太陽は空のまんなかで強い光を放っていた。これから歩いたとて、大した距離を稼げるでもない。おれたちはきのう泊まったシェルターにもういちど腰を下ろすことにした。ミカの足も心配だったし、ちょうどいい休憩ではあった。
自分たちが使って、片付けたまま、気温くらいしか変化のないシェルターのなかは自宅のような安心感さえあった。
「なんか、草生えるね」リュックを床に下ろしながら、ミカが言った。「またおなじシェルターで休むことになると思わなかった」
「まぁ、配達日数がからんでいるわけでもないし、これくらいは許容できる。それに、ほら——足」
おれの視線が下を向いたのと同時に、ミカは自分の足を見た。
「うーん……。わたし、こんなに歩くの弱かったっけ」
ベッドに座って、靴下を脱ぎはじめる。アキレス健のあたり、皮膚がめくれているのが見えた。
「大丈夫か?」
「痛いねぇ」しかしミカが気にしているのは土踏まずだ。
「ちょっと待ってろ」
パントリーに行って、消毒液とガーゼ、医療用テープを取ってきた。ベッドに座るミカのそばに行ってしゃがみ、片足を持った。
「え、ちょと……」ミカは頬を赤くして、目を丸くする。
「こっちは痛くないのか?」
「アキレス腱? あぁ……、靴擦れだね。これくらいは、おしゃれ靴を履いたときもよくなってたから、あんまり気にしてない」
「それでも膿んだりするとめんどうだ。すこししみるけど、がまんしてくれ」
ガーゼに消毒液を染みこませて、傷口に当てる。ミカの顔がすこし歪んだ。
「痛いか?」
「う、うん、けど大丈夫」
最初のガーゼは捨てて、次のガーゼに消毒液を吸わせる。それを傷口に当ててから、医療用テープで巻いた。
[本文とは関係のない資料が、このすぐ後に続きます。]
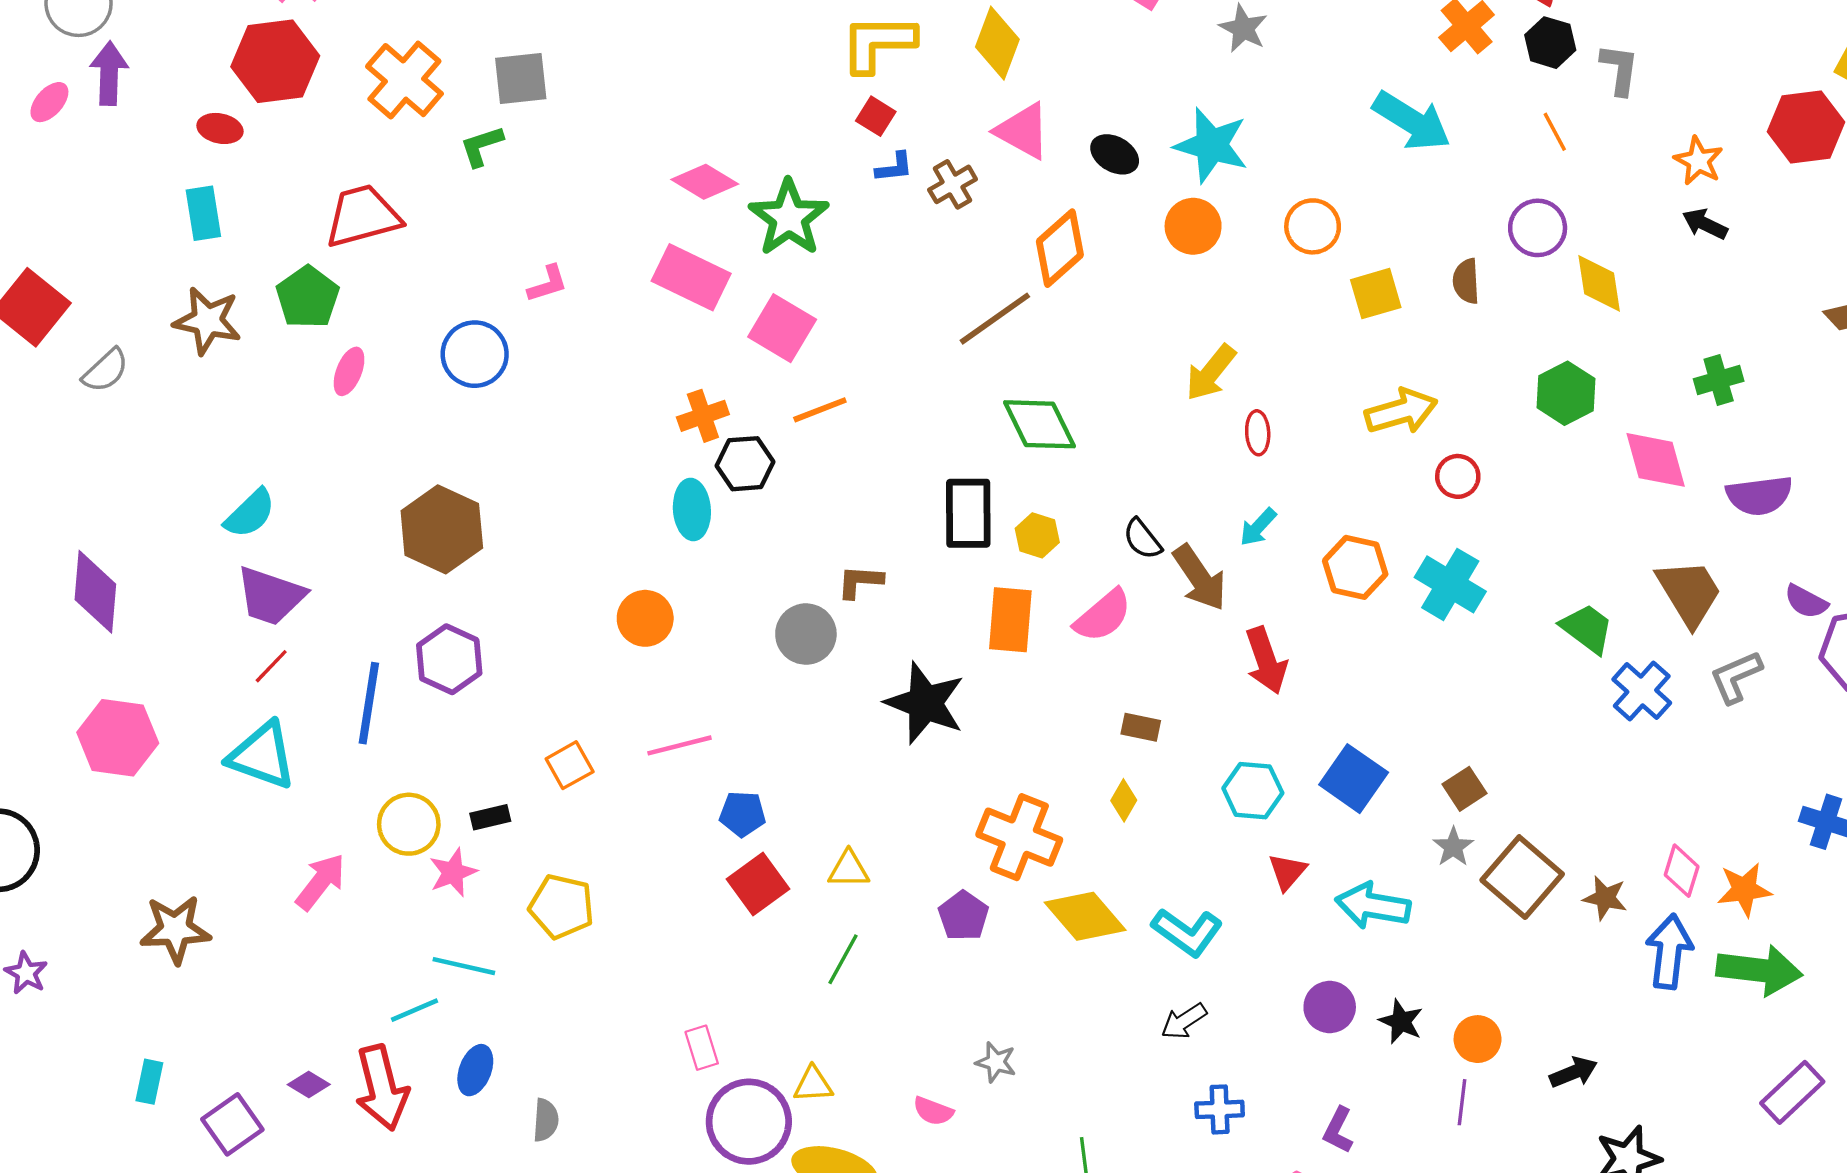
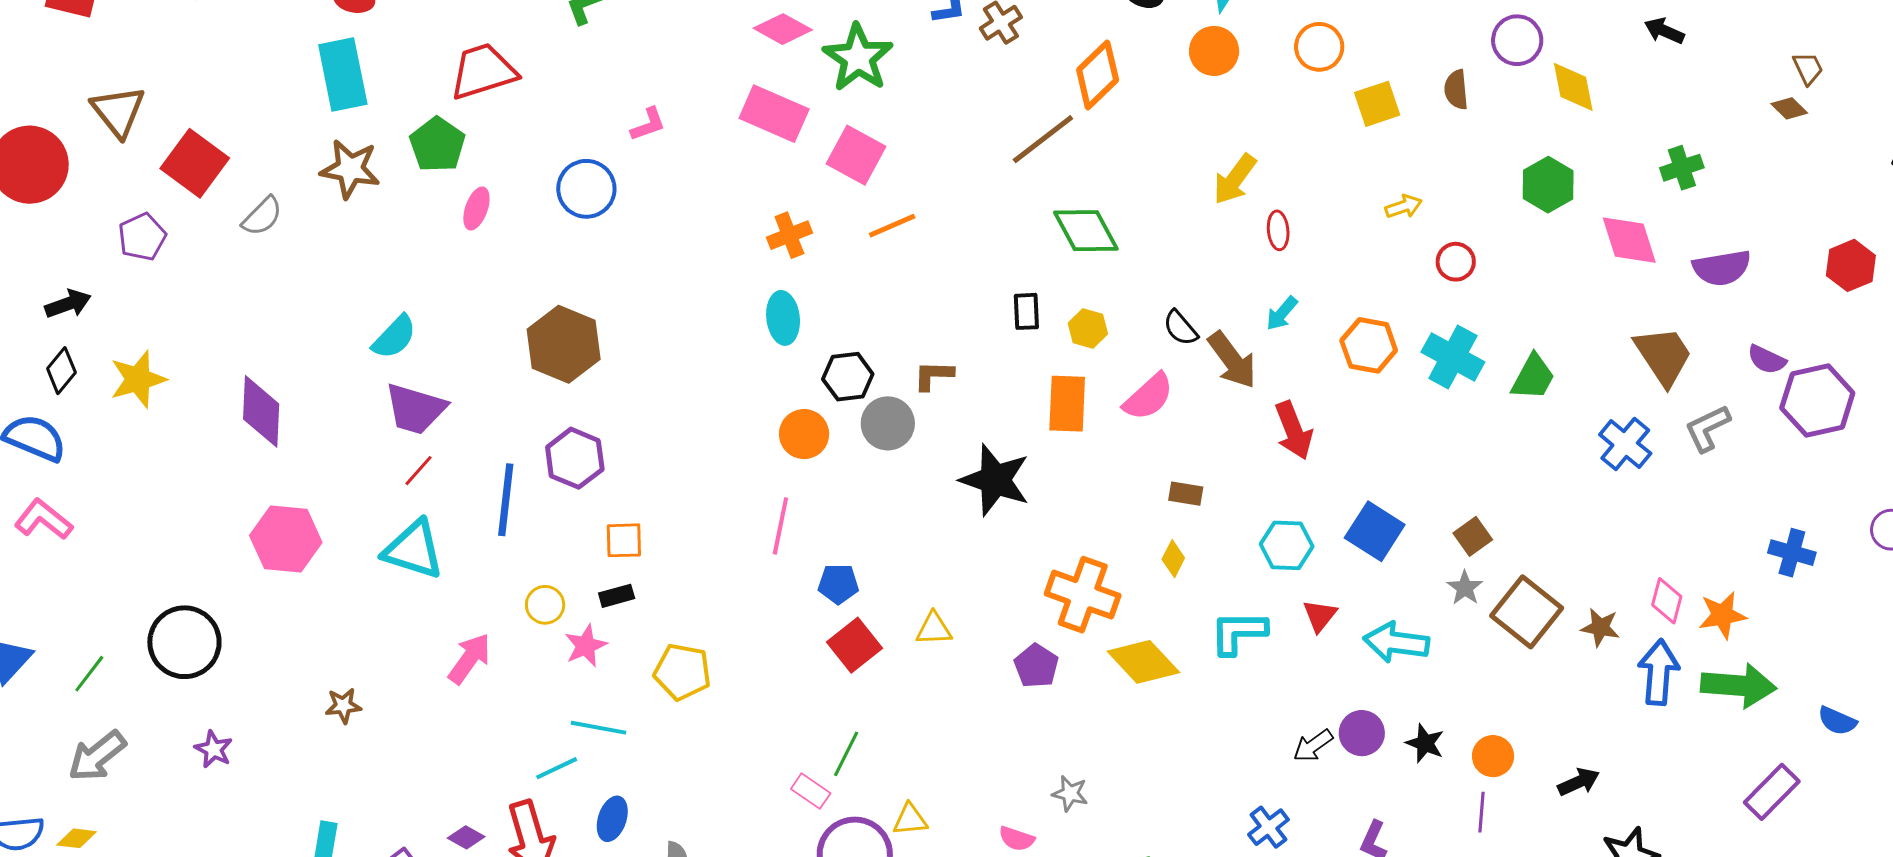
cyan rectangle: (203, 213) -> (343, 75), size x1.5
yellow arrow: (1401, 411) -> (1404, 206), size x0.6
black hexagon: (745, 464) -> (848, 377), moved
black rectangle: (968, 513) -> (1026, 311), size x0.6
orange circle: (645, 618) -> (804, 434), moved
green trapezoid: (1587, 629) -> (1533, 377), moved, turned 84
pink line: (680, 745) -> (780, 526), turned -62
orange square: (570, 765) -> (624, 540), moved, turned 30
yellow circle: (409, 824) -> (545, 605), size x0.7
brown star: (175, 929) -> (343, 706), size x0.6
cyan L-shape: (1187, 932) -> (1238, 632), moved, turned 146
green line: (843, 959) -> (846, 754), moved
black arrow: (1184, 1021) -> (1313, 746), moved
pink rectangle: (702, 1048) -> (811, 791), turned -36
blue cross: (1220, 1109) -> (1269, 827), turned -33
「これで、ひとまずよしとしてくれ。明日、発つ前にもういちど、ガーゼを変えたほうがいい。今度は厚めにしておけば、歩いても平気だろう」
おれは使ったものと、ゴミを片付けをはじめた。——ミカはひとことも発さず、こちらをじっと見ている。
「……なんだ?」
「え、と……。ありがとう」
「普通のことだ」
ふと、ミカの視線が義足に当たっていることに気づいた。
「セトは、足、痛くならない?」とても優しい声に聞こえた。
「幻肢痛っていうのが、たまに来る。それくらいで、あとは大丈夫。もう慣れた」
「そっか……」
おれは使わなかった医療品をパントリーに運んだ。ミカはずっと、ベッドに座ってぼうっとしている。部屋にもどってもミカはそのままだった。彼女にはかまわず、おれは自分のリュックのそばに行って、なかを整理しはじめる。
「なんか不安」一点を見たまま、ミカは言った。
「なにがだ?」
「たった一日歩いただけでこれだもん。アトラに着くころには疲労骨折しててるかも。草生えちゃう」
「慣れないことをしているんだから、しかたない。慣れてしまえばいい」
「うーん」
「やめるか?」軽い口調で言ってみる。
「やめない」
「それじゃ、今度ともよろしく」
「なにそれ、いまさら改めての挨拶とか、草生える」
「……なんなんだ、さっきから草、草って」
「ネットスラングだよ」
ここでようやくミカは笑顔になった。